En 2017, les grandes entreprises ont augmenté leurs ventes à l’étranger de 3,7 %. Quant aux ETI, leurs exportations ont progressé nettement plus vite (+6,2 %), mais leur nombre n’a augmenté que légèrement (+0,6 % par rapport à 2016). Ces ETI sont majoritairement filiales de groupes français et réalisent, en 2017, plus d’un tiers (35 %) des exportations depuis la France.
En guise de conclusion : la hausse des exportations ne peut être en soi un objectif de politique économique
On le voit bien : la hausse des exportations sans poser la question fondamentale du développement des capacités de production est un choix pervers, car à cause de l’insuffisance des capacités de production en France qui résulte de la désindustrialisation et du manque d’investissement productif, pour exporter plus on doit importer encore plus. Pour la même raison, pour répondre à la demande de consommation des ménages, on doit importer davantage.
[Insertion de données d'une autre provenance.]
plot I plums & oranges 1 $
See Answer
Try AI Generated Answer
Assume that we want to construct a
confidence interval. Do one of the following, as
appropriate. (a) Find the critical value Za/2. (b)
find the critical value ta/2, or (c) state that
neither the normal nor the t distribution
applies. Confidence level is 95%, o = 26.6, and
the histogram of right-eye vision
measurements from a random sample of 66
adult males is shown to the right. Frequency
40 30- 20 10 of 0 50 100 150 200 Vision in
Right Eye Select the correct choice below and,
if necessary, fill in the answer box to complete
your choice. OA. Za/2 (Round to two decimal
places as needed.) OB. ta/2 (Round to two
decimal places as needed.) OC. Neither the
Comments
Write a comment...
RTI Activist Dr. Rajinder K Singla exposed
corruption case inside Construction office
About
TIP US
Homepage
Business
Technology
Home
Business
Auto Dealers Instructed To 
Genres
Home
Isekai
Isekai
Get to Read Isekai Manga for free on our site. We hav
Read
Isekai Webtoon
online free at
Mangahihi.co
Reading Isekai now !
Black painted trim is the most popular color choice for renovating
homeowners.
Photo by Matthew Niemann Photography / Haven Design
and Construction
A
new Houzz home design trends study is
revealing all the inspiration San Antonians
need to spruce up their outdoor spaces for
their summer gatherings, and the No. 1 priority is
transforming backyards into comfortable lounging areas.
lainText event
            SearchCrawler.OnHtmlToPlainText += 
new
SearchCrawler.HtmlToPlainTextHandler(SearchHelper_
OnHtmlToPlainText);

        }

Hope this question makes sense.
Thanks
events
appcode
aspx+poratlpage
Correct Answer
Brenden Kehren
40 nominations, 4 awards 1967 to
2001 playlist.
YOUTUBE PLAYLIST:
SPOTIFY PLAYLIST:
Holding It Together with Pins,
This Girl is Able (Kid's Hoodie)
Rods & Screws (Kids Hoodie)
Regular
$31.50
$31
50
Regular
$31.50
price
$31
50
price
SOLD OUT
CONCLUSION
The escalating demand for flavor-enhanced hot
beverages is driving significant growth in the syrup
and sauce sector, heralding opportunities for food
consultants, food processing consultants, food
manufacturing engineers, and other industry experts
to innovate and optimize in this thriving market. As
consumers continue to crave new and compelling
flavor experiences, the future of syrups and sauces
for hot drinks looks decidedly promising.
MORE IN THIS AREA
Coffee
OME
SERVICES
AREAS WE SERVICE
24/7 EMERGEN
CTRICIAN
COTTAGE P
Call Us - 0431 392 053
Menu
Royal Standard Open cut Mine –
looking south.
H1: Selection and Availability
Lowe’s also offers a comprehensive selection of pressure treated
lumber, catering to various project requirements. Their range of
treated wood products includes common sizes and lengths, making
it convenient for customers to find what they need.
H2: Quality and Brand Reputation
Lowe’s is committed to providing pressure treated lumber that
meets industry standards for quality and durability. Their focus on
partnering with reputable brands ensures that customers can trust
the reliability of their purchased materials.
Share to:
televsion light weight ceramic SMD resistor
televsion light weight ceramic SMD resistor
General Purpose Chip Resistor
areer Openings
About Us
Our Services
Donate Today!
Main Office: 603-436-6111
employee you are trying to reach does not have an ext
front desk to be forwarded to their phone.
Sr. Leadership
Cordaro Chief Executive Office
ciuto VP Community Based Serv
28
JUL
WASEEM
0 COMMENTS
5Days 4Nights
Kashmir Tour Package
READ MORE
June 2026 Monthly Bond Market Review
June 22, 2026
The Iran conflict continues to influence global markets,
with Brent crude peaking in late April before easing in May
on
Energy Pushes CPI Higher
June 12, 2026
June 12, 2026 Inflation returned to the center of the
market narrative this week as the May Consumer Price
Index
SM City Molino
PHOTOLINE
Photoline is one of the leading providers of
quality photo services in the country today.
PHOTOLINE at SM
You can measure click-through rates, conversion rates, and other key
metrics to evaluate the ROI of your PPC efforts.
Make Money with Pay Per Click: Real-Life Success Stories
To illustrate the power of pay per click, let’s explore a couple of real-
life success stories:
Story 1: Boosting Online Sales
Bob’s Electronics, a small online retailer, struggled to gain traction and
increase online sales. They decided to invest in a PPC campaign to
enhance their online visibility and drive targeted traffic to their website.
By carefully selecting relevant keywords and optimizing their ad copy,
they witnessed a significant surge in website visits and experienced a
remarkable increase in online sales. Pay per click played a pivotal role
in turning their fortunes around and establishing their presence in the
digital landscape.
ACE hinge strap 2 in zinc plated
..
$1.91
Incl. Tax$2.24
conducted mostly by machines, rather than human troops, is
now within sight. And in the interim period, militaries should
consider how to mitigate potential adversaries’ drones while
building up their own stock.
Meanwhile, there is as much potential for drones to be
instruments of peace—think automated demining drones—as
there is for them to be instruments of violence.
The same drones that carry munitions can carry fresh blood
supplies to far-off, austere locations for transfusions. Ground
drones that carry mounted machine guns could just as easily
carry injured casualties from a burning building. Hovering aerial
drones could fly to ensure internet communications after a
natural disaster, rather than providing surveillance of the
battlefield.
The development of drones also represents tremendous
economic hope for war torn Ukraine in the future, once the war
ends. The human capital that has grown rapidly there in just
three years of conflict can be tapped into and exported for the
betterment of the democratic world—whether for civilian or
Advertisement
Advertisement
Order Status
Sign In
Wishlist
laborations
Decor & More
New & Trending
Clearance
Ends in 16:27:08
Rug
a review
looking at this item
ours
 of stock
A cause de ce choix, l’Etat accorde chaque année des dizaines de milliards d’aides et d’exonérations sociales et fiscales aux entreprises, sans résultat probant.
Au lieu d’augmenter la pression sur les salariés et de gaspiller l’argent de cette manière, il faut utiliser l’argent pour améliorer la qualité de nos produits.
Cela nécessite d’augmenter les dépenses pour améliorer les qualifications et les salaires, la recherche-développement, les infrastructures et les services publics.
Cela nécessite aussi des droits pour les salariés et leurs représentants pour intervenir sur les choix stratégiques des entreprises.
C’est le sens de nos revendications face aux projets du gouvernement et du patronat.